- Work request -
What is needed is an exact copy of the lines from the start of the records below through the line with "Cambodians to he", without the pictures.

(Collected data)
# # #

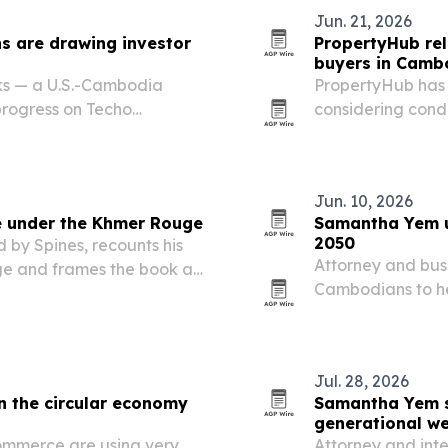
Jun. 21, 2026
ns are drawing investor
PropertyHub rel
buyers in Camb
ks — a U.S.-Cambodia
PropertyHub has p
rogress on Techo
considering cond
ed as signs of Cambodia’s
rules, costs, rent
Jun. 10, 2026
e under the Khmer Rouge
Samantha Yem u
2050
by Spines, recounts his
Attorney and bus
e and frames the book as
Cambodians to he
about totalitarian power.
Cambodia Vision 
students, busines
working…
Jul. 28, 2026
 the circular economy
Samantha Yem sa
generational we
ommerce are using very
Attorney and int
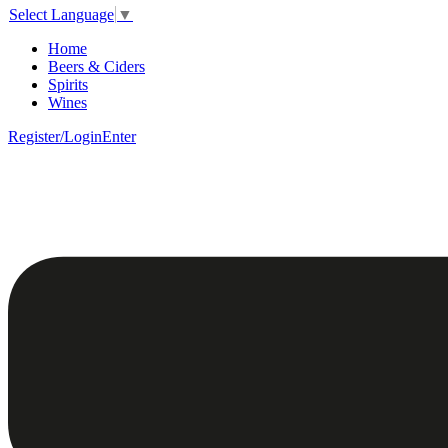
Select Language
▼
Home
Beers & Ciders
Spirits
Wines
Register/Login
Enter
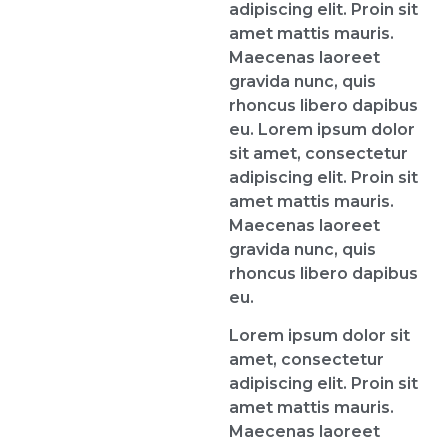
adipiscing elit. Proin sit
amet mattis mauris.
Maecenas laoreet
gravida nunc, quis
rhoncus libero dapibus
eu. Lorem ipsum dolor
sit amet, consectetur
adipiscing elit. Proin sit
amet mattis mauris.
Maecenas laoreet
gravida nunc, quis
rhoncus libero dapibus
eu.
Lorem ipsum dolor sit
amet, consectetur
adipiscing elit. Proin sit
amet mattis mauris.
Maecenas laoreet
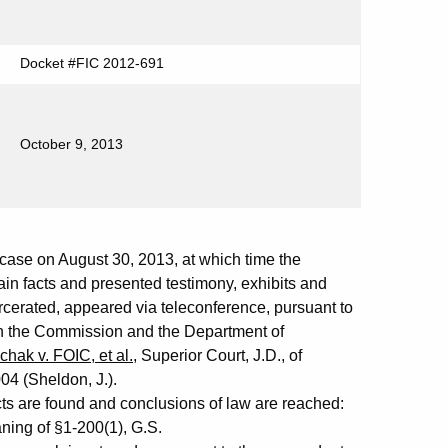
Docket #FIC 2012-691
October 9, 2013
se on August 30, 2013, at which time the
in facts and presented testimony, exhibits and
cerated, appeared via teleconference, pursuant to
 the Commission and the Department of
hak v. FOIC, et al.
, Superior Court, J.D., of
04 (Sheldon, J.).
cts are found and conclusions of law are reached:
ing of §1-200(1), G.S.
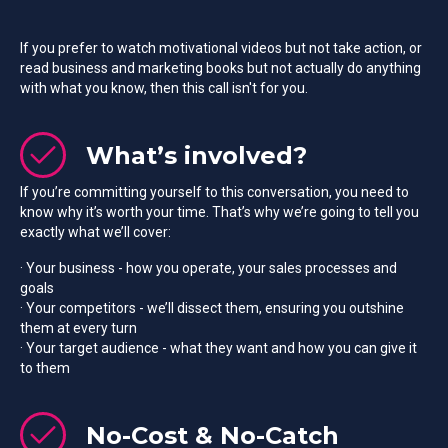
If you prefer to watch motivational videos but not take action, or
read business and marketing books but not actually do anything
with what you know, then this call isn't for you.
What’s involved?
If you’re committing yourself to this conversation, you need to
know why it’s worth your time. That’s why we’re going to tell you
exactly what we’ll cover:
· Your business - how you operate, your sales processes and
goals
· Your competitors - we’ll dissect them, ensuring you outshine
them at every turn
· Your target audience - what they want and how you can give it
to them
No-Cost & No-Catch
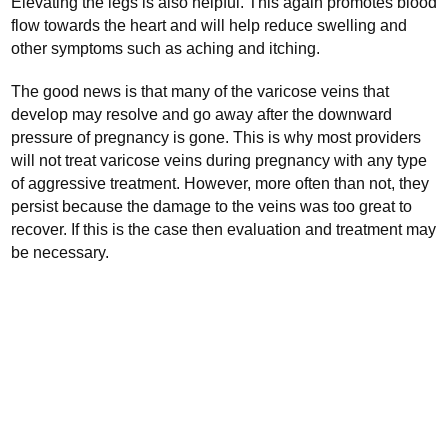
Elevating the legs is also helpful. This again promotes blood
flow towards the heart and will help reduce swelling and
other symptoms such as aching and itching.
The good news is that many of the varicose veins that
develop may resolve and go away after the downward
pressure of pregnancy is gone. This is why most providers
will not treat varicose veins during pregnancy with any type
of aggressive treatment. However, more often than not, they
persist because the damage to the veins was too great to
recover. If this is the case then evaluation and treatment may
be necessary.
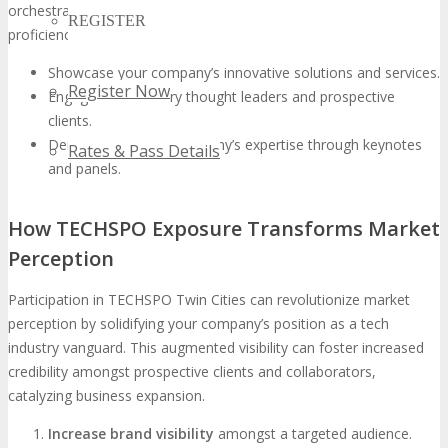
orchestrating such sessions, your organization can underscore its
REGISTER
proficiency and present its groundbreaking solutions.
Showcase your company’s innovative solutions and services.
Register Now
Engage with industry thought leaders and prospective
clients.
Demonstrate your company’s expertise through keynotes
Rates & Pass Details
and panels.
How TECHSPO Exposure Transforms Market
Perception
Participation in TECHSPO Twin Cities can revolutionize market
perception by solidifying your company’s position as a tech
industry vanguard. This augmented visibility can foster increased
credibility amongst prospective clients and collaborators,
catalyzing business expansion.
Increase brand visibility
amongst a targeted audience.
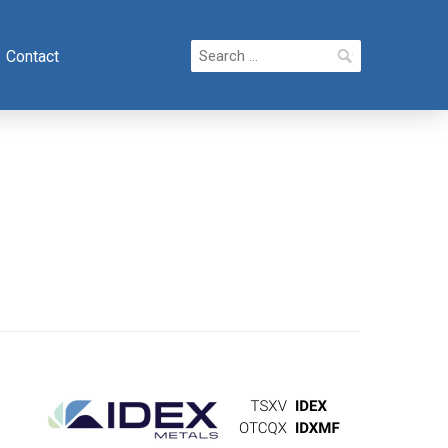
Search
Contact
for:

# # #

- Answer space -
Jun. 21, 2026
ns are drawing investor
PropertyHub rel
buyers in Camb
ks — a U.S.-Cambodia
PropertyHub has p
rogress on Techo
considering cond
ed as signs of Cambodia’s
rules, costs, rent
Jun. 10, 2026
e under the Khmer Rouge
Samantha Yem u
2050
by Spines, recounts his
Attorney and bus
e and frames the book as
Cambodians to he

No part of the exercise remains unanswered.